[Dataset entries]

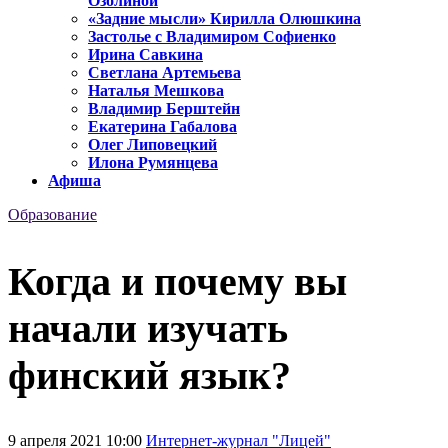
Озолиной
«Задние мысли» Кирилла Олюшкина
Застолье с Владимиром Софиенко
Ирина Савкина
Светлана Артемьева
Наталья Мешкова
Владимир Берштейн
Екатерина Габалова
Олег Липовецкий
Илона Румянцева
Афиша
Образование
Когда и почему вы
начали изучать
финский язык?
9 апреля 2021 10:00
Интернет-журнал "Лицей"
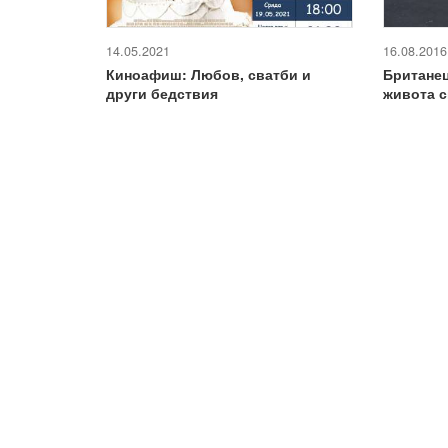
14.05.2021
16.08.2016
Киноафиш: Любов, сватби и
Британе
други бедствия
живота с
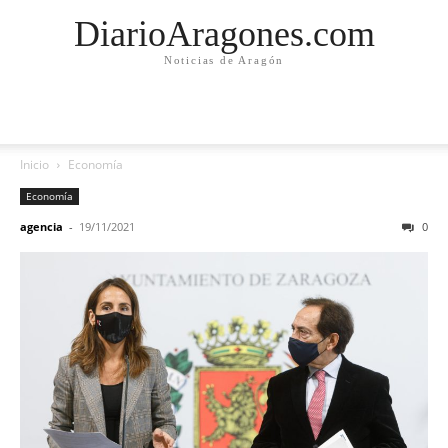
DiarioAragones.com
Noticias de Aragón
Inicio
Economía
Economía
agencia
-
19/11/2021
0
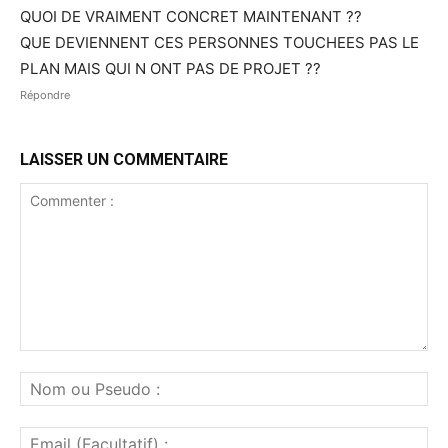
QUOI DE VRAIMENT CONCRET MAINTENANT ??
QUE DEVIENNENT CES PERSONNES TOUCHEES PAS LE
PLAN MAIS QUI N ONT PAS DE PROJET ??
Répondre
LAISSER UN COMMENTAIRE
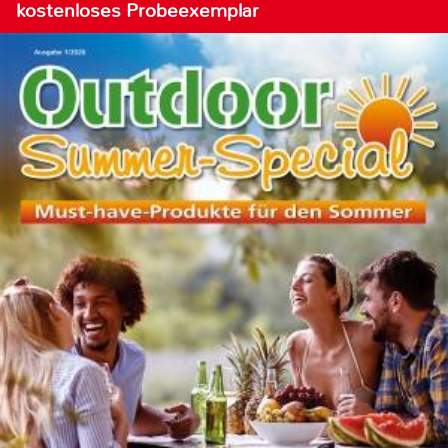
kostenloses Probeexemplar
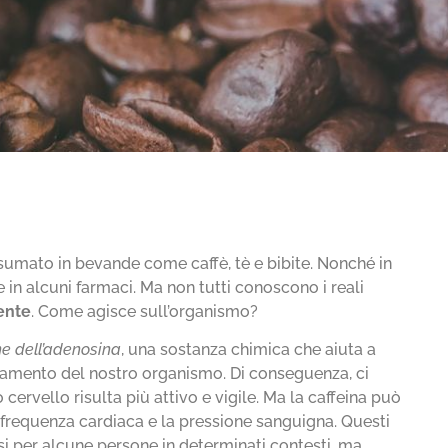
mato in bevande come caffè, tè e bibite. Nonché in
 in alcuni farmaci. Ma non tutti conoscono i reali
mente
. Come agisce sull’organismo?
one dell’adenosina
, una sostanza chimica che aiuta a
aticamento del nostro organismo. Di conseguenza, ci
 cervello risulta più attivo e vigile. Ma la caffeina può
frequenza cardiaca e la pressione sanguigna. Questi
si per alcune persone in determinati contesti, ma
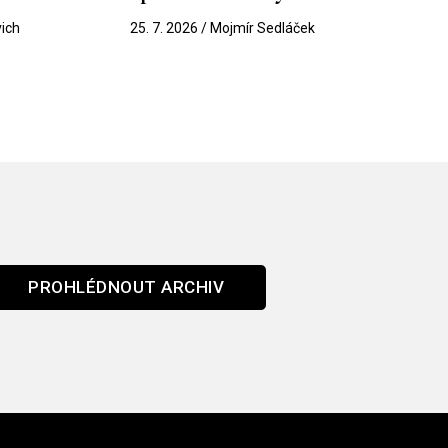
vich
25. 7. 2026 / Mojmír Sedláček
PROHLÉDNOUT ARCHIV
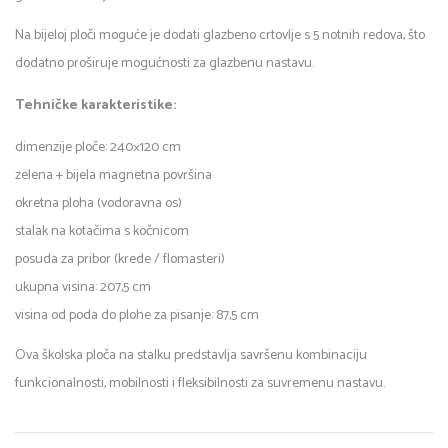
Na bijeloj ploči moguće je dodati glazbeno crtovlje s 5 notnih redova, što
dodatno proširuje mogućnosti za glazbenu nastavu.
Tehničke karakteristike:
dimenzije ploče: 240×120 cm
zelena + bijela magnetna površina
okretna ploha (vodoravna os)
stalak na kotačima s kočnicom
posuda za pribor (krede / flomasteri)
ukupna visina: 207,5 cm
visina od poda do plohe za pisanje: 87,5 cm
Ova školska ploča na stalku predstavlja savršenu kombinaciju
funkcionalnosti, mobilnosti i fleksibilnosti za suvremenu nastavu.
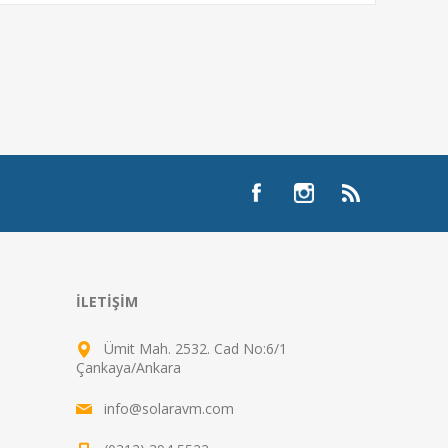
İLETIŞIM
Ümit Mah. 2532. Cad No:6/1
Çankaya/Ankara
info@solaravm.com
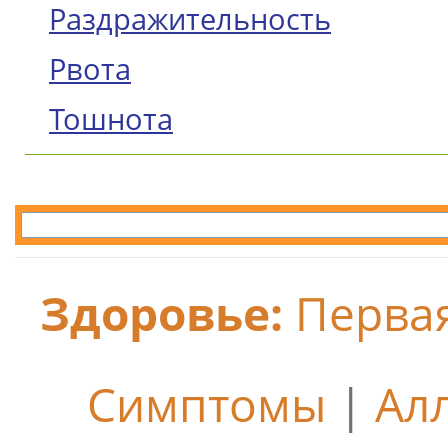
Раздражительность
Рвота
Тошнота
Здоровье:
Перва
Симптомы
|
Ал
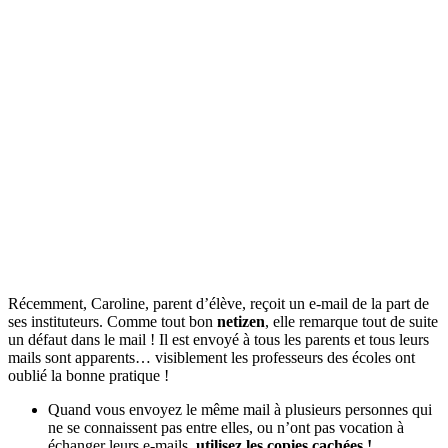
Récemment, Caroline, parent d’élève, reçoit un e-mail de la part de
ses instituteurs. Comme tout bon
netizen
, elle remarque tout de suite
un défaut dans le mail ! Il est envoyé à tous les parents et tous leurs
mails sont apparents… visiblement les professeurs des écoles ont
oublié la bonne pratique !
Quand vous envoyez le même mail à plusieurs personnes qui
ne se connaissent pas entre elles, ou n’ont pas vocation à
échanger leurs e-mails,
utilisez les copies cachées !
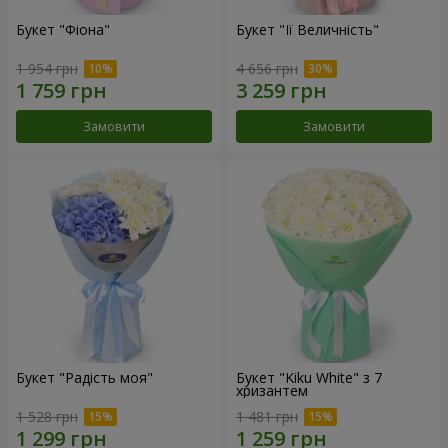
Букет "Фіона"
Букет "Її Величність"
1 954 грн
4 656 грн
Замовити
Замовити
Букет "Радість моя"
Букет "Kiku White" з 7
хризантем
1 528 грн
1 481 грн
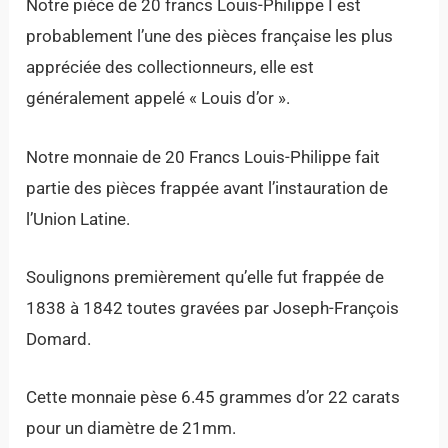
Notre pièce de 20 francs Louis-Philippe I est
probablement l’une des pièces française les plus
appréciée des collectionneurs, elle est
généralement appelé « Louis d’or ».
Notre monnaie de 20 Francs Louis-Philippe fait
partie des pièces frappée avant l’instauration de
l’Union Latine.
Soulignons premièrement qu’elle fut frappée de
1838 à 1842 toutes gravées par Joseph-François
Domard.
Cette monnaie pèse 6.45 grammes d’or 22 carats
pour un diamètre de 21mm.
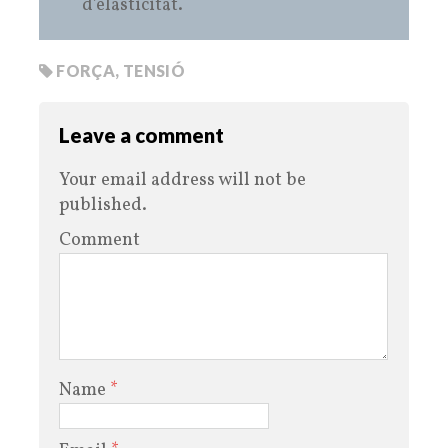
d’elasticitat.
FORÇA
,
TENSIÓ
Leave a comment
Your email address will not be
published.
Comment
Name
*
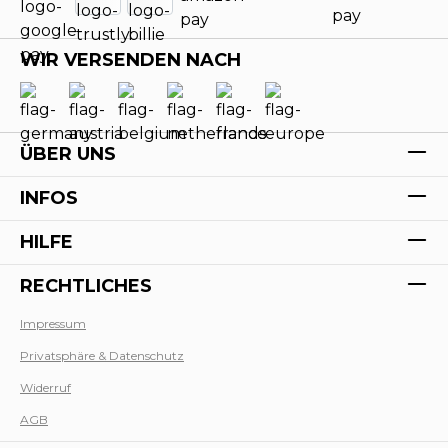
WIR VERSENDEN NACH
ÜBER UNS
INFOS
HILFE
RECHTLICHES
Impressum
Privatsphäre & Datenschutz
Werk
Widerruf
AGB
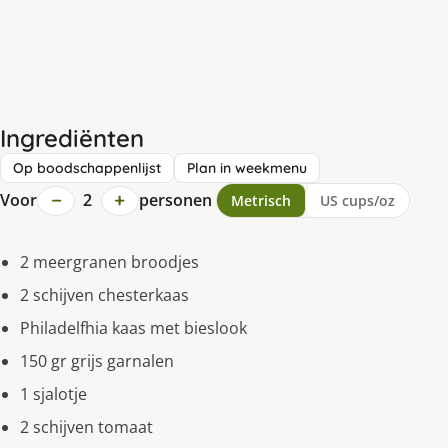
Ingrediënten
Op boodschappenlijst
Plan in weekmenu
−
+
Voor
2
personen
Metrisch
US cups/oz
2 meergranen broodjes
2 schijven chesterkaas
Philadelfhia kaas met bieslook
150 gr grijs garnalen
1 sjalotje
2 schijven tomaat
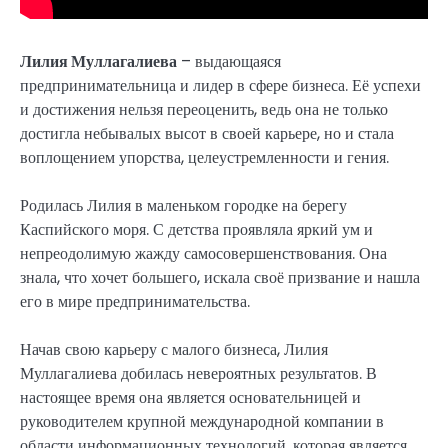
Лилия Муллагалиева
– выдающаяся
предпринимательница и лидер в сфере бизнеса. Её успехи
и достижения нельзя переоценить, ведь она не только
достигла небывалых высот в своей карьере, но и стала
воплощением упорства, целеустремленности и гения.
Родилась Лилия в маленьком городке на берегу
Каспийского моря. С детства проявляла яркий ум и
непреодолимую жажду самосовершенствования. Она
знала, что хочет большего, искала своё призвание и нашла
его в мире предпринимательства.
Начав свою карьеру с малого бизнеса, Лилия
Муллагалиева добилась невероятных результатов. В
настоящее время она является основательницей и
руководителем крупной международной компании в
области информационных технологий, которая является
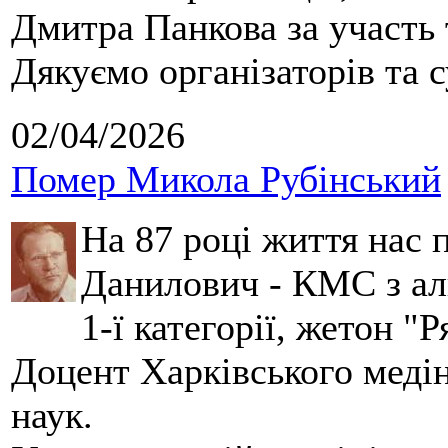
Дмитра Панкова за участь 
Дякуємо організаторів та с
02/04/2026
Помер Микола Рубінський
На 87 році життя нас
Данилович - КМС з аль
1-ї категорії, жетон "
Доцент Харківського меді
наук.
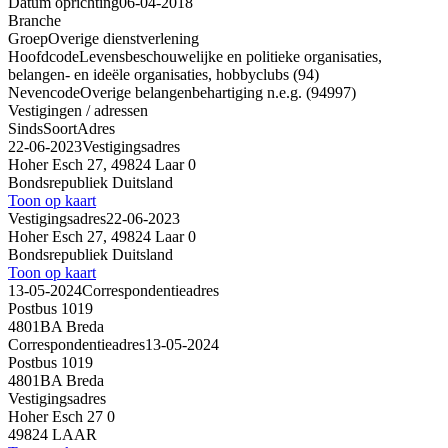
Datum oprichting
06-04-2018
Branche
Groep
Overige dienstverlening
Hoofdcode
Levensbeschouwelijke en politieke organisaties,
belangen- en ideële organisaties, hobbyclubs (94)
Nevencode
Overige belangenbehartiging n.e.g. (94997)
Vestigingen / adressen
Sinds
Soort
Adres
22-06-2023
Vestigingsadres
Hoher Esch 27, 49824 Laar 0
Bondsrepubliek Duitsland
Toon op kaart
Vestigingsadres
22-06-2023
Hoher Esch 27, 49824 Laar 0
Bondsrepubliek Duitsland
Toon op kaart
13-05-2024
Correspondentieadres
Postbus 1019
4801BA Breda
Correspondentieadres
13-05-2024
Postbus 1019
4801BA Breda
Vestigingsadres
Hoher Esch 27 0
49824 LAAR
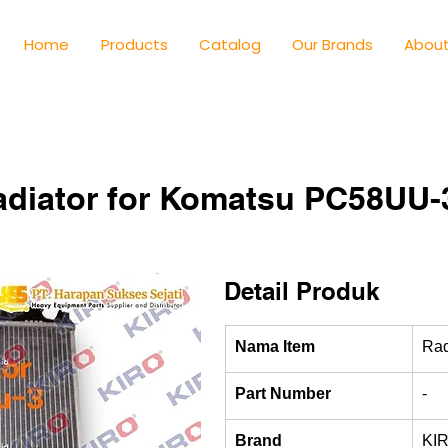
Home
Products
Catalog
Our Brands
About
diator for Komatsu PC58UU-3
Detail Produk
Nama Item
Rad
Part Number
-
Brand
KI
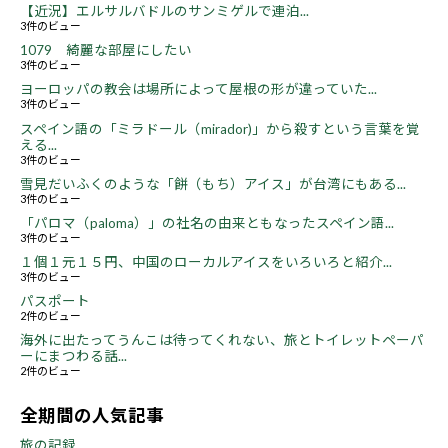
【近況】エルサルバドルのサンミゲルで連泊...
3件のビュー
1079 綺麗な部屋にしたい
3件のビュー
ヨーロッパの教会は場所によって屋根の形が違っていた...
3件のビュー
スペイン語の「ミラドール（mirador)」から殺すという言葉を覚
える...
3件のビュー
雪見だいふくのような「餅（もち）アイス」が台湾にもある...
3件のビュー
「パロマ（paloma）」の社名の由来ともなったスペイン語...
3件のビュー
１個１元１５円、中国のローカルアイスをいろいろと紹介...
3件のビュー
パスポート
2件のビュー
海外に出たってうんこは待ってくれない、旅とトイレットペーパ
ーにまつわる話...
2件のビュー
全期間の人気記事
旅の記録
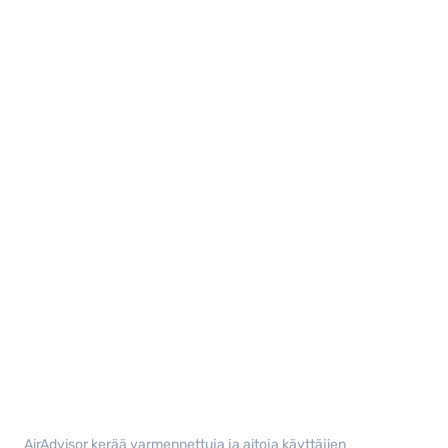
AirAdvisor kerää varmennettuja ja aitoja käyttäjien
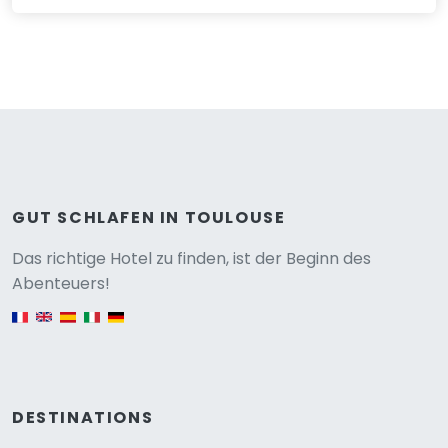
GUT SCHLAFEN IN TOULOUSE
Versione
Das richtige Hotel zu finden, ist der Beginn des
Abenteuers!
English version
DESTINATIONS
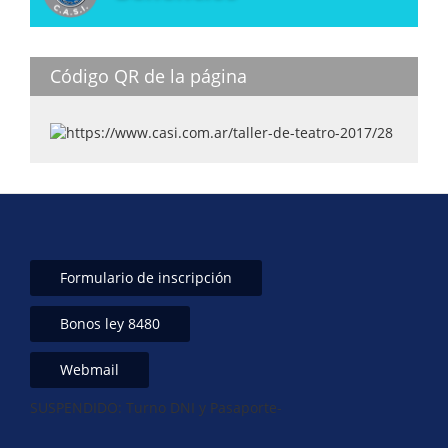
Código QR de la página
Formulario de inscripción
Bonos ley 8480
Webmail
SUSPENDIDO: Turno DNI y Pasaporte-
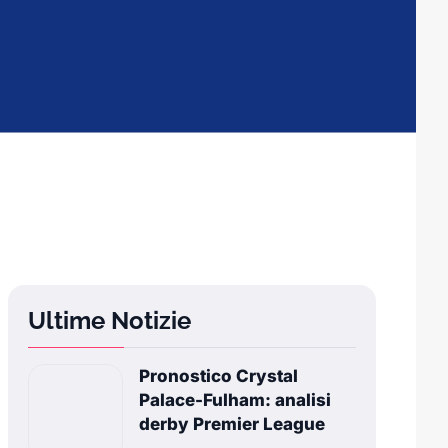
Ultime Notizie
Pronostico Crystal
Palace-Fulham: analisi
derby Premier League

■ Exercise requirements: Nothing but the lines from the one holding "Bonos ley 8480" through the final line of the records above belongs in the answer, each retyped exactly; omit the pictures.

■ Result of this task:
Bonos ley 8480
Webmail
SUSPENDIDO: Turno DNI y Pasaporte-
Ultime Notizie
Pronostico Crystal
Palace-Fulham: analisi
derby Premier League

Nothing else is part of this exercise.